O início da competição segue o horário da maré e, este ano, começou por volta do meio-dia. Com as embarcações posicionadas na cabeceira do trecho do rio em frente a Marapanim, os rojões davam a largada para as baterias de cada categoria. Ao sinal, dos coordenadores do torneio, os barcos enfurnavam suas velas e saíam em corrida até a baliza final, após o cais da cidade, que a esta altura já estava abarrotado de gente. O público esperava ansioso pela chegada de seus barcos favoritos e vibrava com as disputas palmo a palmo que marcaram o final da regata.

Boa parte da torcida não se continha em esperar pelos competidores na borda do cais e embarcava para ver de perto as emoções da disputa desde a largada. O clima entre torcedores e competidores ia muito além de uma disputa esportiva. Era de confraternização por meio de um evento que há muito tempo se tornou uma das principais referências da Região do Salgado.

Nas correntezas ligeiras, os líderes da disputa logo se destacavam e os retardatários que não conseguiam acompanhar o ritmo iam ficando para trás. “Perdiam a maré”, mas não abandonavam o prazer de participar da competição centenária.

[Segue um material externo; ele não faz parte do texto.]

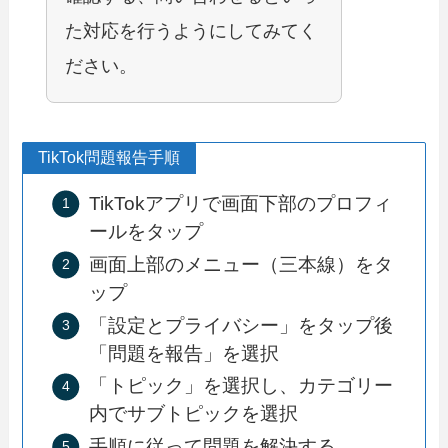
た対応を行うようにしてみてく
ださい。
TikTok問題報告手順
TikTokアプリで画面下部のプロフィ
ールをタップ
画面上部のメニュー（三本線）をタ
ップ
「設定とプライバシー」をタップ後
「問題を報告」を選択
「トピック」を選択し、カテゴリー
内でサブトピックを選択
手順に従って問題を解決する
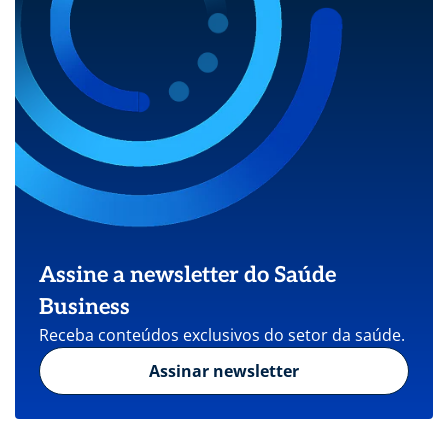
Assine a newsletter do Saúde
Business
Receba conteúdos exclusivos do setor da saúde.
Assinar newsletter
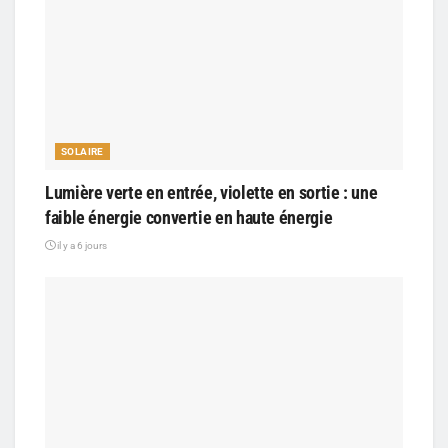
SOLAIRE
Lumière verte en entrée, violette en sortie : une
faible énergie convertie en haute énergie
il y a 6 jours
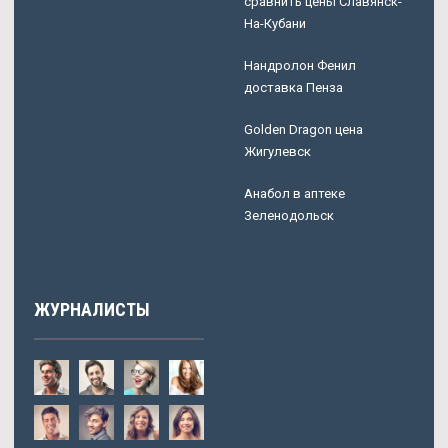
сравнить цены Славянск-
На-Кубани
Нандролон Фенил
доставка Пенза
Golden Dragon цена
Жигулевск
Анабол в аптеке
Зеленодольск
ЖУРНАЛИСТЫ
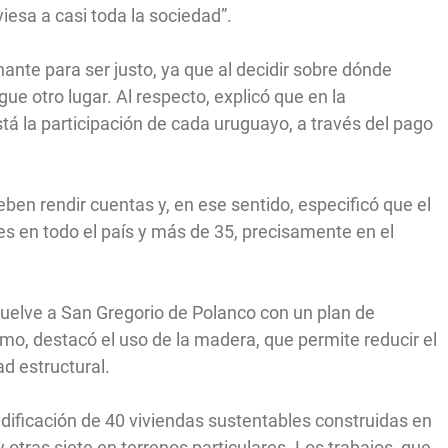
iesa a casi toda la sociedad”.
ante para ser justo, ya que al decidir sobre dónde
gue otro lugar. Al respecto, explicó que en la
á la participación de cada uruguayo, a través del pago
en rendir cuentas y, en ese sentido, especificó que el
s en todo el país y más de 35, precisamente en el
uelve a San Gregorio de Polanco con un plan de
mo, destacó el uso de la madera, que permite reducir el
d estructural.
 edificación de 40 viviendas sustentables construidas en
 otras siete en terrenos particulares. Los trabajos, que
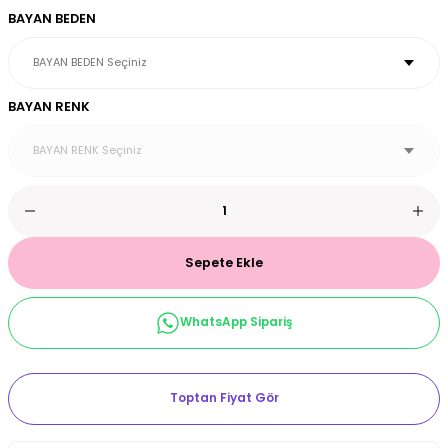
BAYAN BEDEN
et & Büstiyer Takım
BAYAN RENK
arı
Sepete Ekle
WhatsApp Sipariş
Toptan Fiyat Gör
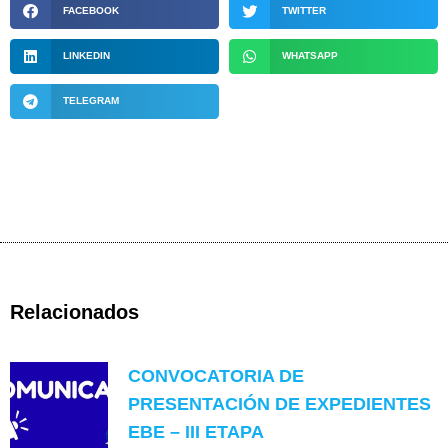
FACEBOOK
TWITTER
LINKEDIN
WHATSAPP
TELEGRAM
Relacionados
CONVOCATORIA DE
PRESENTACIÓN DE EXPEDIENTES
EBE – III ETAPA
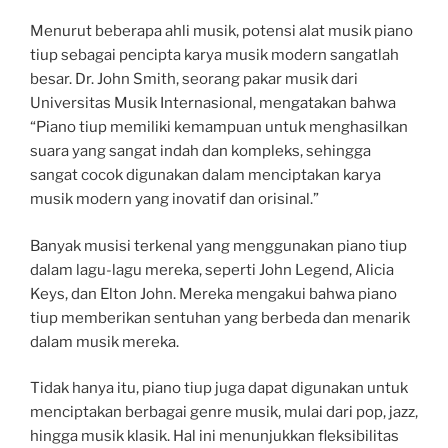
Menurut beberapa ahli musik, potensi alat musik piano
tiup sebagai pencipta karya musik modern sangatlah
besar. Dr. John Smith, seorang pakar musik dari
Universitas Musik Internasional, mengatakan bahwa
“Piano tiup memiliki kemampuan untuk menghasilkan
suara yang sangat indah dan kompleks, sehingga
sangat cocok digunakan dalam menciptakan karya
musik modern yang inovatif dan orisinal.”
Banyak musisi terkenal yang menggunakan piano tiup
dalam lagu-lagu mereka, seperti John Legend, Alicia
Keys, dan Elton John. Mereka mengakui bahwa piano
tiup memberikan sentuhan yang berbeda dan menarik
dalam musik mereka.
Tidak hanya itu, piano tiup juga dapat digunakan untuk
menciptakan berbagai genre musik, mulai dari pop, jazz,
hingga musik klasik. Hal ini menunjukkan fleksibilitas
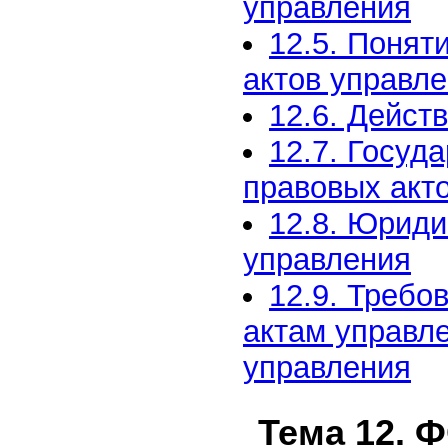
управления
12.5. Понят
актов управл
12.6. Дейст
12.7. Госуд
правовых акт
12.8. Юриди
управления
12.9. Требо
актам управл
управления
Тема 12.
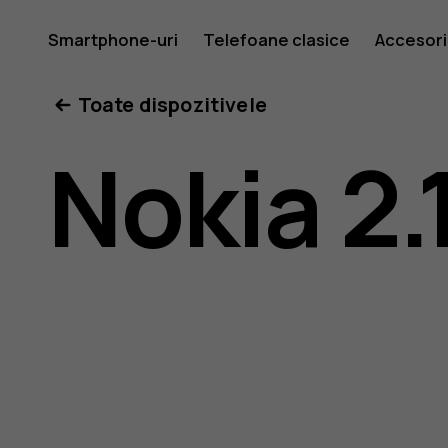
Ghid
Smartphone-uri
Telefoane clasice
Accesori
Toate dispozitivele
de
Nokia 2.
utilizare
Nokia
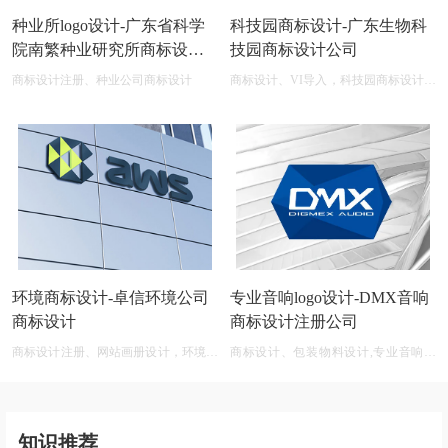
种业所logo设计-广东省科学
科技园商标设计-广东生物科
院南繁种业研究所商标设计
技园商标设计公司
公司
商标设计注册、种业公司商标设计
商标设计、VI导入，科技园商标设计在
线图片logo商标展示
环境商标设计-卓信环境公司
专业音响logo设计-DMX音响
商标设计
商标设计注册公司
商标设计注册、网站画册设计，环境商
商标设计、包装物料设计,专业音响公
标设计软件 免费
司商标logo设计大全
知识推荐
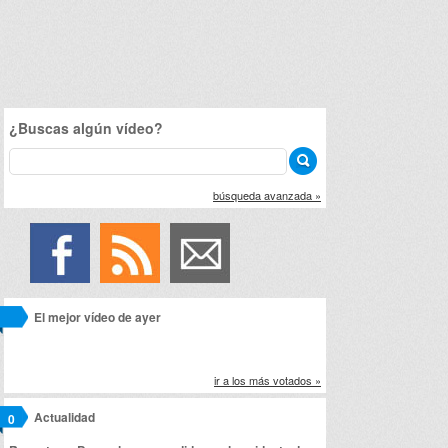
¿Buscas algún vídeo?
búsqueda avanzada »
El mejor vídeo de ayer
ir a los más votados »
Actualidad
0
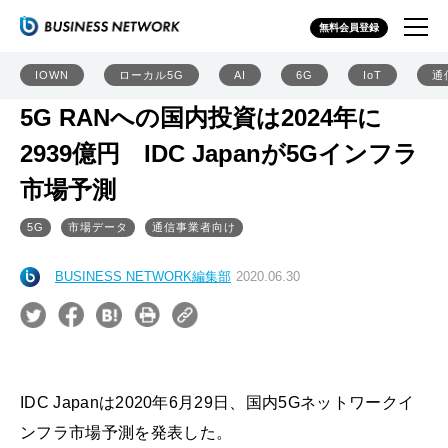
無料会員登録
IOWN
ローカル5G
AI
6G
IoT
通
5G RANへの国内投資は2024年に
2939億円 IDC Japanが5Gインフラ
市場予測
5G
市場データ
通信事業者向け
BUSINESS NETWORK編集部
2020.06.30
IDC Japanは2020年6月29日、国内5Gネットワークイ
ンフラ市場予測を発表した。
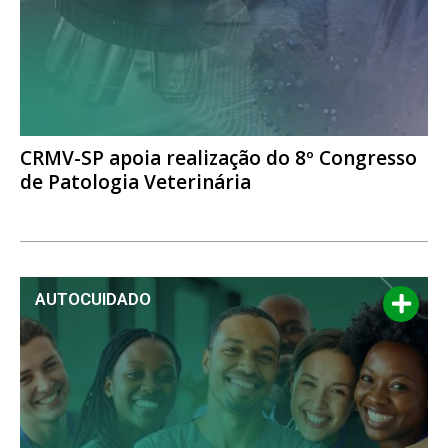
CRMV-SP apoia realização do 8º Congresso
de Patologia Veterinária
AUTOCUIDADO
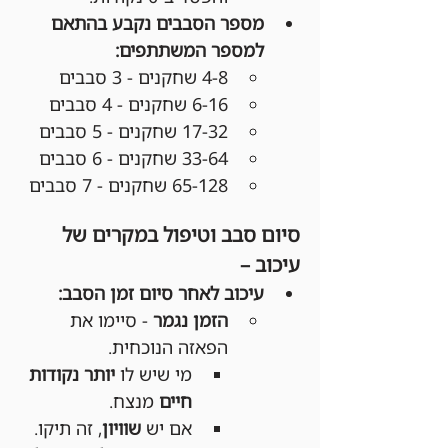
מספר הסבבים נקבע בהתאם 
למספר המשתתפים:
4-8 שחקנים - 3 סבבים
6-16 שחקנים - 4 סבבים
17-32 שחקנים - 5 סבבים
33-64 שחקנים - 6 סבבים
65-128 שחקנים - 7 סבבים
סיום סבב וטיפול במקרים של 
עיכוב –
עיכוב לאחר סיום זמן הסבב:
הזמן נגמר
 - סיימו את 
הפאזה הנוכחית.
מי שיש לו 
יותר נקודות 
חיים
 מנצח.
אם יש 
שוויון
, זה תיקו.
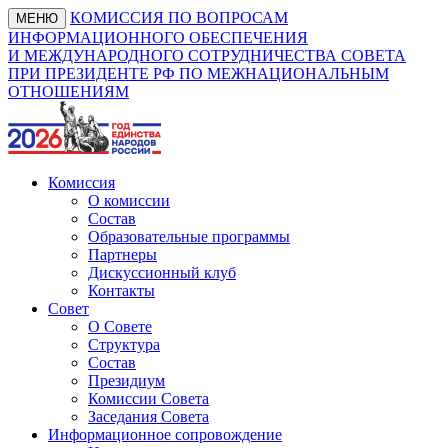
КОМИССИЯ ПО ВОПРОСАМ
МЕНЮ
ИНФОРМАЦИОННОГО ОБЕСПЕЧЕНИЯ
И МЕЖДУНАРОДНОГО СОТРУДНИЧЕСТВА СОВЕТА
ПРИ ПРЕЗИДЕНТЕ РФ ПО МЕЖНАЦИОНАЛЬНЫМ
ОТНОШЕНИЯМ
Комиссия
О комиссии
Состав
Образовательные программы
Партнеры
Дискуссионный клуб
Контакты
Совет
О Совете
Структура
Состав
Президиум
Комиссии Совета
Заседания Совета
Информационное сопровождение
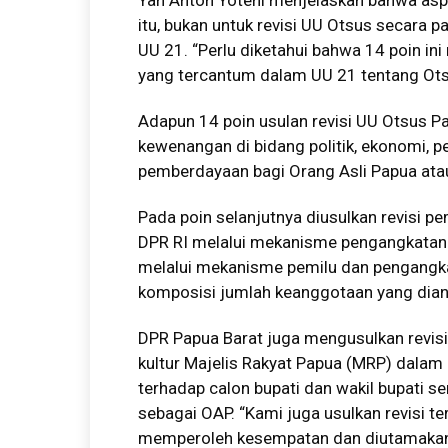
Yan Anton Yoteni menjelaskan bahwa asp
itu, bukan untuk revisi UU Otsus secara pa
UU 21. “Perlu diketahui bahwa 14 poin i
yang tercantum dalam UU 21 tentang Otsu
Adapun 14 poin usulan revisi UU Otsus Pa
kewenangan di bidang politik, ekonomi, p
pemberdayaan bagi Orang Asli Papua ata
Pada poin selanjutnya diusulkan revisi
DPR RI melalui mekanisme pengangkatan. 
melalui mekanisme pemilu dan pengangk
komposisi jumlah keanggotaan yang dian
DPR Papua Barat juga mengusulkan revis
kultur Majelis Rakyat Papua (MRP) dala
terhadap calon bupati dan wakil bupati ser
sebagai OAP. “Kami juga usulkan revisi t
memperoleh kesempatan dan diutamakan d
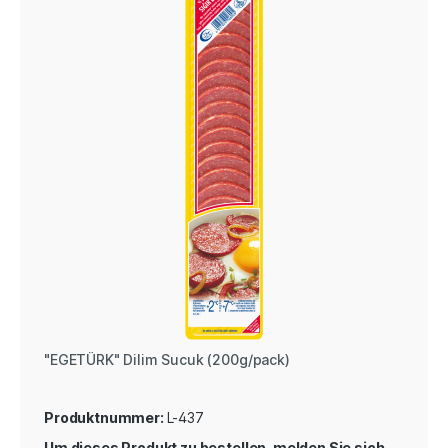
"EGETÜRK" Dilim Sucuk (200g/pack)
Produktnummer:
L-437
Um dieses Produkt zu bestellen, melden Sie sich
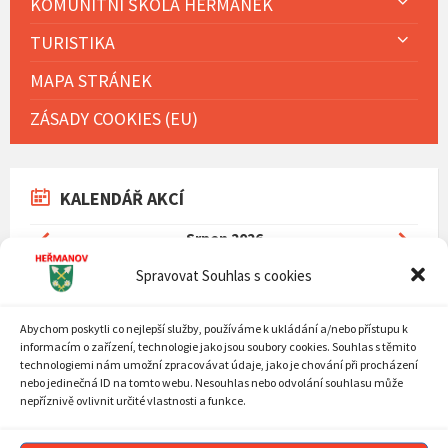
KOMUNITNÍ ŠKOLA HEŘMÁNEK
TURISTIKA
MAPA STRÁNEK
ZÁSADY COOKIES (EU)
KALENDÁŘ AKCÍ
Previous
Next
Srpen
2026
Month
Mont
MON
TUE
WED
THU
FRI
SAT
SUN
Spravovat Souhlas s cookies
Skip
27
28
29
30
31
1
2
calendar
days
Abychom poskytli co nejlepší služby, používáme k ukládání a/nebo přístupu k
3
4
5
6
7
8
9
informacím o zařízení, technologie jako jsou soubory cookies. Souhlas s těmito
10
11
12
13
14
15
16
technologiemi nám umožní zpracovávat údaje, jako je chování při procházení
nebo jedinečná ID na tomto webu. Nesouhlas nebo odvolání souhlasu může
17
18
19
20
21
22
23
nepříznivě ovlivnit určité vlastnosti a funkce.
24
25
26
27
28
29
30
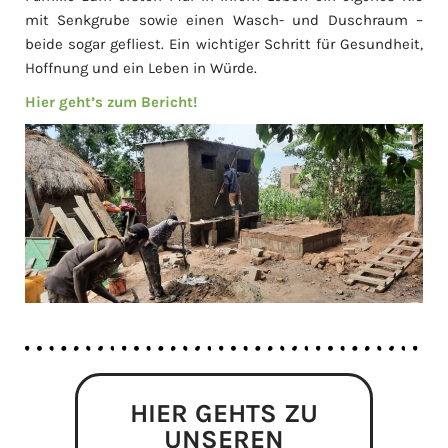
mit Senkgrube sowie einen Wasch- und Duschraum –
beide sogar gefliest. Ein wichtiger Schritt für Gesundheit,
Hoffnung und ein Leben in Würde.
Hier geht’s zum Bericht!
HIER GEHTS ZU
UNSEREN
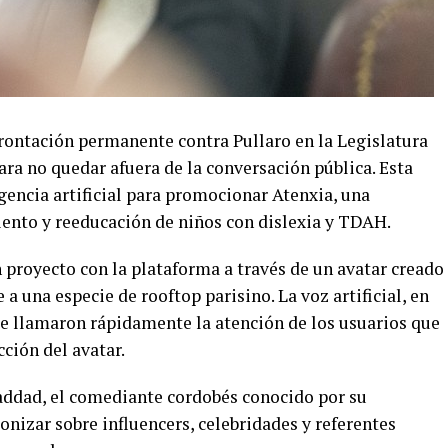
frontación permanente contra Pullaro en la Legislatura
para no quedar afuera de la conversación pública. Esta
igencia artificial para promocionar Atenxia, una
iento y reeducación de niños con dislexia y TDAH.
n proyecto con la plataforma a través de un avatar creado
a una especie de rooftop parisino. La voz artificial, en
e llamaron rápidamente la atención de los usuarios que
cción del avatar.
addad, el comediante cordobés conocido por su
nizar sobre influencers, celebridades y referentes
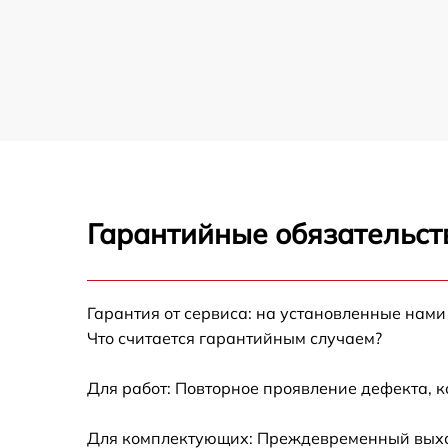
Гарантийные обязательст
Гарантия от сервиса: на установленные нами
Что считается гарантийным случаем?
Для работ: Повторное проявление дефекта, 
Для комплектующих: Преждевременный выход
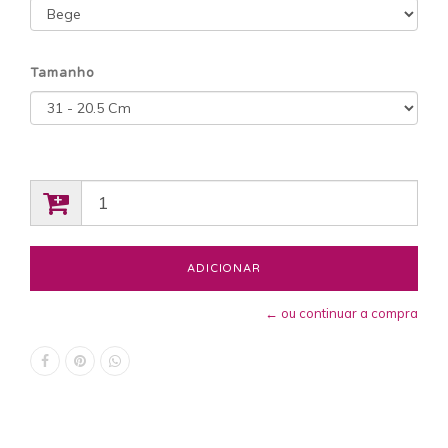
Tamanho
← ou continuar a compra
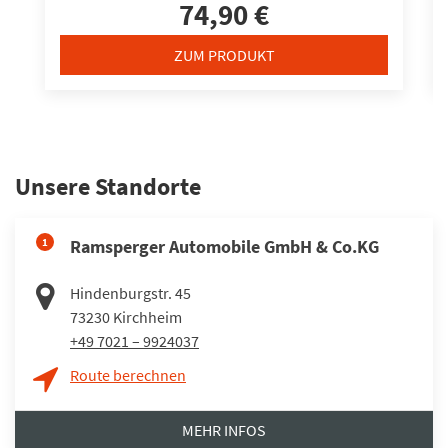
74,90 €
ZUM PRODUKT
Unsere Standorte
1
Ramsperger Automobile GmbH & Co.KG
Hindenburgstr. 45
73230
Kirchheim
+49 7021 – 9924037
Route berechnen
MEHR INFOS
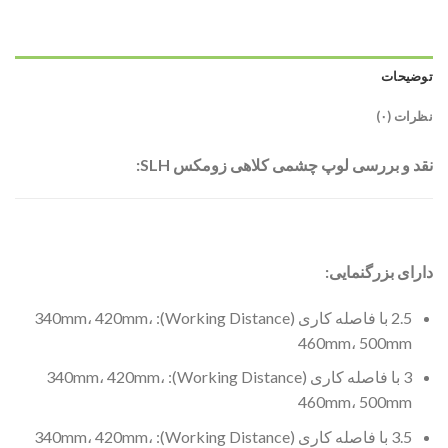
توضیحات
نظرات (۰)
نقد و بررسی
لوپ چشمی کلاهی زومکس SLH:
دارای بزرگنمایی:
2.5 با فاصله کاری (Working Distance): 340mm، 420mm،
460mm، 500mm
3 با فاصله کاری (Working Distance): 340mm، 420mm،
460mm، 500mm
3.5 با فاصله کاری (Working Distance): 340mm، 420mm،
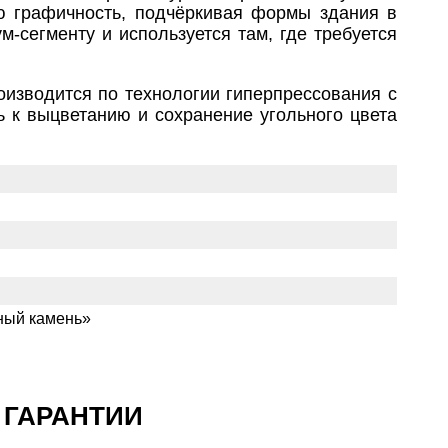
ю графичность, подчёркивая формы здания в
‑сегменту и используется там, где требуется
оизводится по технологии гиперпрессования с
ь к выцветанию и сохранение угольного цвета
аный камень»
 ГАРАНТИИ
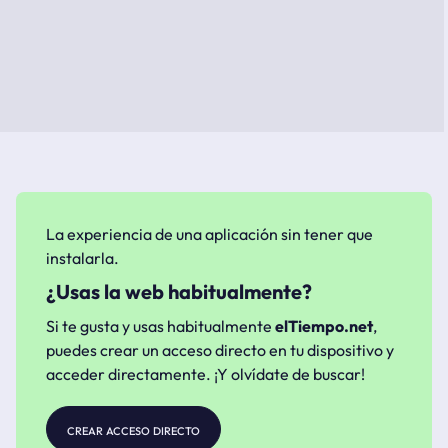
La experiencia de una aplicación sin tener que
instalarla.
¿Usas la web habitualmente?
Si te gusta y usas habitualmente
elTiempo.net
,
puedes crear un acceso directo en tu dispositivo y
acceder directamente. ¡Y olvídate de buscar!
crear acceso directo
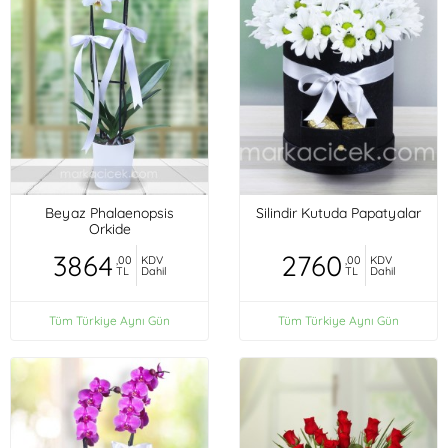
Beyaz Phalaenopsis
Silindir Kutuda Papatyalar
Orkide
3864
2760
,00
KDV
,00
KDV
TL
Dahil
TL
Dahil
Tüm Türkiye Aynı Gün
Tüm Türkiye Aynı Gün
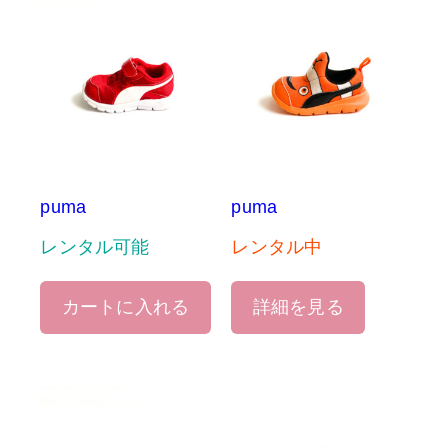
puma
puma
レンタル可能
レンタル中
カートに入れる
詳細を見る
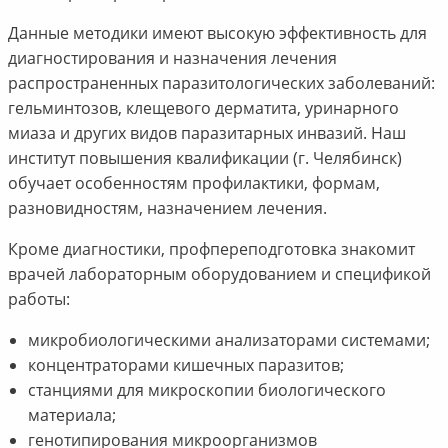
Данные методики имеют высокую эффективность для
диагностирования и назначения лечения
распространенных паразитологических заболеваний:
гельминтозов, клещевого дерматита, уринарного
миаза и других видов паразитарных инвазий. Наш
институт повышения квалификации (г. Челябинск)
обучает особенностям профилактики, формам,
разновидностям, назначением лечения.
Кроме диагностики, профпереподготовка знакомит
врачей лабораторным оборудованием и спецификой
работы:
микробиологическими анализаторами системами;
концентраторами кишечных паразитов;
станциями для микроскопии биологического
материала;
генотипирования микроорганизмов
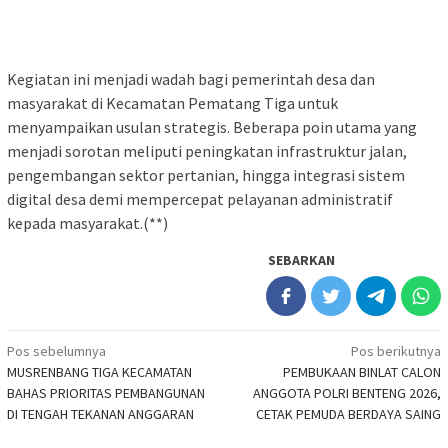
Kegiatan ini menjadi wadah bagi pemerintah desa dan
masyarakat di Kecamatan Pematang Tiga untuk
menyampaikan usulan strategis. Beberapa poin utama yang
menjadi sorotan meliputi peningkatan infrastruktur jalan,
pengembangan sektor pertanian, hingga integrasi sistem
digital desa demi mempercepat pelayanan administratif
kepada masyarakat.(**)
SEBARKAN
Navigasi
Pos sebelumnya
Pos berikutnya
MUSRENBANG TIGA KECAMATAN
PEMBUKAAN BINLAT CALON
pos
BAHAS PRIORITAS PEMBANGUNAN
ANGGOTA POLRI BENTENG 2026,
DI TENGAH TEKANAN ANGGARAN
CETAK PEMUDA BERDAYA SAING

E as emoções foram até a última baliza da prova, culminando com a festa dos vencedores nos barcos e até dentro d’água. Durante a cerimônia de premiação, alguns impasses foram resolvidos na base da conversa e da amizade. A competição não se rende à tecnologia e continua sendo arbitrada pela perícia e experiência de juízes, fiscais e competidores, como era há mais de um século.

Em discursos, os coordenadores da regata destacavam a importância do apoio da Seel ao evento. Benito Junior, um dos organizadores, reafirmou o peso do patrocínio da Secretaria: “Sem esse apoio não teríamos condições de fazer uma competição deste nível. Os competidores vêm de toda a Região do Salgado e temos como oferecer uma estrutura à altura para todos que vêm para competir e para prestigiar", disse.